◆ **Brief**
Pictures in the entries below are excluded; copy only the lines from the one containing "con Art Wing Display e risparmiare sui" to the one containing "eerste deelnemer binnenkwam.", both included.

↓↓↓

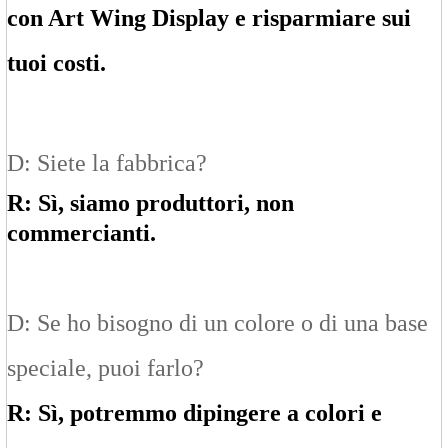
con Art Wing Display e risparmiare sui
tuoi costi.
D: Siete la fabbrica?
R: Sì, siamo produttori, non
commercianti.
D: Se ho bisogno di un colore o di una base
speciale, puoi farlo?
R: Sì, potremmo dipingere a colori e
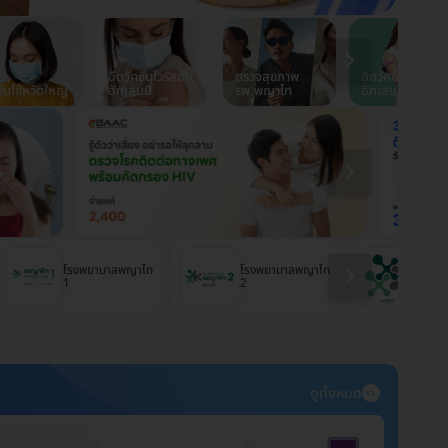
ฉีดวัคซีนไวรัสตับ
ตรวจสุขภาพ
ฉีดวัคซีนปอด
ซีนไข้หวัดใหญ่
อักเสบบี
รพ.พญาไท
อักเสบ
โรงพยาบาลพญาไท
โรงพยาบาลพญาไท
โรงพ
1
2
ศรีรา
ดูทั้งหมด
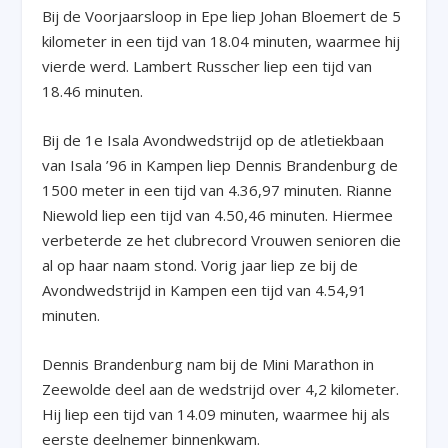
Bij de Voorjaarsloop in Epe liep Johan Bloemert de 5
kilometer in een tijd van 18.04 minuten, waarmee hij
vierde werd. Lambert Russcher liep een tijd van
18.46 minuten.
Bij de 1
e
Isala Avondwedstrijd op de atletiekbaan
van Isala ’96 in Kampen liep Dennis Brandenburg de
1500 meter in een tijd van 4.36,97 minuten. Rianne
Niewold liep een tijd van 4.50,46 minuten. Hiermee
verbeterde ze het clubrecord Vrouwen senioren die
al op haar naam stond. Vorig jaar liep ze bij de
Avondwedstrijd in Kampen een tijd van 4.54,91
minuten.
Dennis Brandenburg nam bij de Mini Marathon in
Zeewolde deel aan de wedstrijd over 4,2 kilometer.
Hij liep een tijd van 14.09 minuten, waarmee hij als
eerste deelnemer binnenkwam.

↑↑↑
↓↓↓

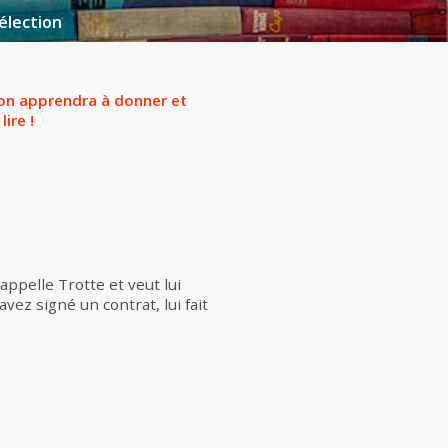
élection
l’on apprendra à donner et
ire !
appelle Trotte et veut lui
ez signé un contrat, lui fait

↑↑↑
↓↓↓

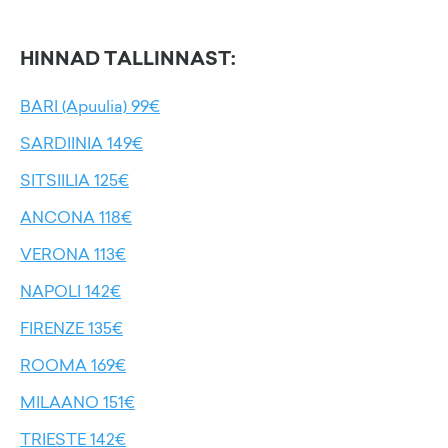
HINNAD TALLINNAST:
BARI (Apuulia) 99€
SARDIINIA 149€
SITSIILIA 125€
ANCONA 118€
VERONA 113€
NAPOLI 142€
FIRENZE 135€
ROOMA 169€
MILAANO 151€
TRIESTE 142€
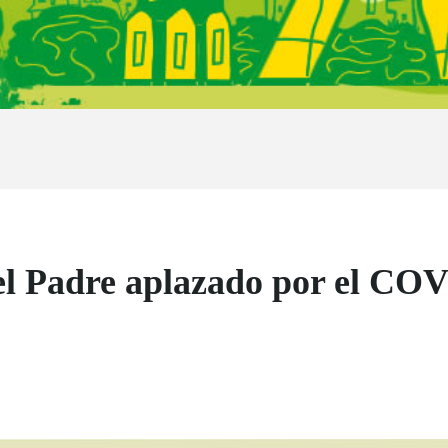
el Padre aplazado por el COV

↑↑↑

◆ **Exercise answer**
con Art Wing Display e risparmiare sui
tuoi costi.
D: Siete la fabbrica?
R: Sì, siamo produttori, non
commercianti.
D: Se ho bisogno di un colore o di una base
speciale, puoi farlo?
R: Sì, potremmo dipingere a colori e
ฉีดวัคซีนไวรัสตับ
ตรวจสุขภาพ
ฉีดวัคซีนปอด
ซีนไข้หวัดใหญ่
อักเสบบี
รพ.พญาไท
อักเสบ
โรงพยาบาลพญาไท
โรงพยาบาลพญาไท
โรงพ
1
2
ศรีรา
ดูทั้งหมด
Bij de Voorjaarsloop in Epe liep Johan Bloemert de 5
kilometer in een tijd van 18.04 minuten, waarmee hij
vierde werd. Lambert Russcher liep een tijd van
18.46 minuten.
Bij de 1
e
Isala Avondwedstrijd op de atletiekbaan
van Isala ’96 in Kampen liep Dennis Brandenburg de
1500 meter in een tijd van 4.36,97 minuten. Rianne
Niewold liep een tijd van 4.50,46 minuten. Hiermee
verbeterde ze het clubrecord Vrouwen senioren die
al op haar naam stond. Vorig jaar liep ze bij de
Avondwedstrijd in Kampen een tijd van 4.54,91
minuten.
Dennis Brandenburg nam bij de Mini Marathon in
Zeewolde deel aan de wedstrijd over 4,2 kilometer.
Hij liep een tijd van 14.09 minuten, waarmee hij als
eerste deelnemer binnenkwam.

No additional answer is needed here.